Engels concludes Part I, by noting that it has shown that everything that Duhring promised, in the realm of philosophy, had failed to materialise.
““The elements of a philosophy which is real and accordingly directed to the reality of nature and of life”, the “strictly scientific conception of the world”, the “system-creating ideas”, and all Herr Dühring's other achievements, trumpeted forth to the world by Herr Dühring in high-sounding phrases, turned out, to be a pure swindle, wherever we laid hold of them,.” (p 182)
The reason for that was Duhring's own failure to understand science, and, despite his claims to the contrary, to begin by trying to identify “absolute truths”, and then fit reality into an abstract scheme, built up from them.

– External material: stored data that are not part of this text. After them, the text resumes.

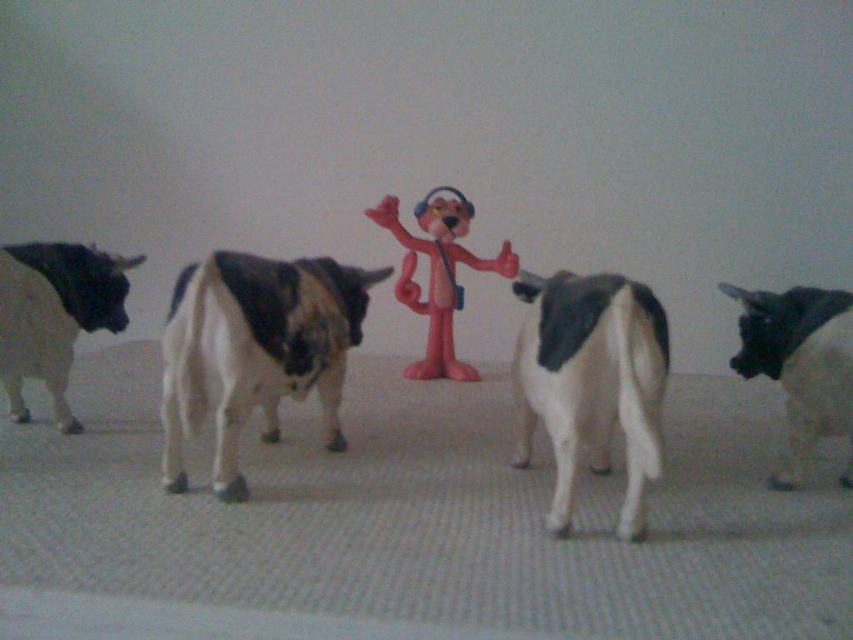 You are a toy cow that wants to move from your current position to the other cow. The path is clear. Can you walk directly to the black and white plastic cow at left from the black and white plastic cow at center without needing to go around anything?

The distance between the black and white plastic cow at center and the black and white plastic cow at left is 27.82 inches, so yes, you can walk directly to the black and white plastic cow at left from the black and white plastic cow at center since the path is clear and there are no obstacles mentioned in the scene description.

You are a child playing with toys in the room. You have the black and white plastic cow at center and the black glossy bull at right. Which toy is closer to the Pink Panther figurine?

The black and white plastic cow at center is closer to the Pink Panther figurine because it is positioned to the left of the black glossy bull at right, which is further away.

You are standing at the center of the room and see the black and white plastic cow at center. What are the coordinates of the cow?

The coordinates of the black and white plastic cow at center are at point (592, 384). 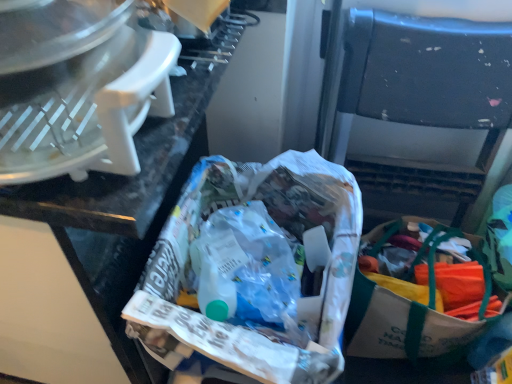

“The world schematism which, “without the slightest detraction from the profundity of thought, securely established the basic forms of being”, proved to be an infinitely vulgarised copy of Hegelian logic, and with the latter shares the superstition that these “basic forms” or logical categories have led a mysterious existence somewhere prior to and outside of the world, to which they are “to be applied”.” (p 182-3)
This is the method of the idealist and moralist. It is seen in the works of Sismondi, Proudhon, the Narodniks, and of today's “anti-capitalists”, “anti-imperialists”, and other such petty-bourgeois moral socialists. Concepts such as “basic human rights”, “national rights”, as sweeping, abstract generalisations, fall into that category, as well as their even more abstract, and, thereby, ridiculous, particular forms, such as a right to education, a right to work, and so on.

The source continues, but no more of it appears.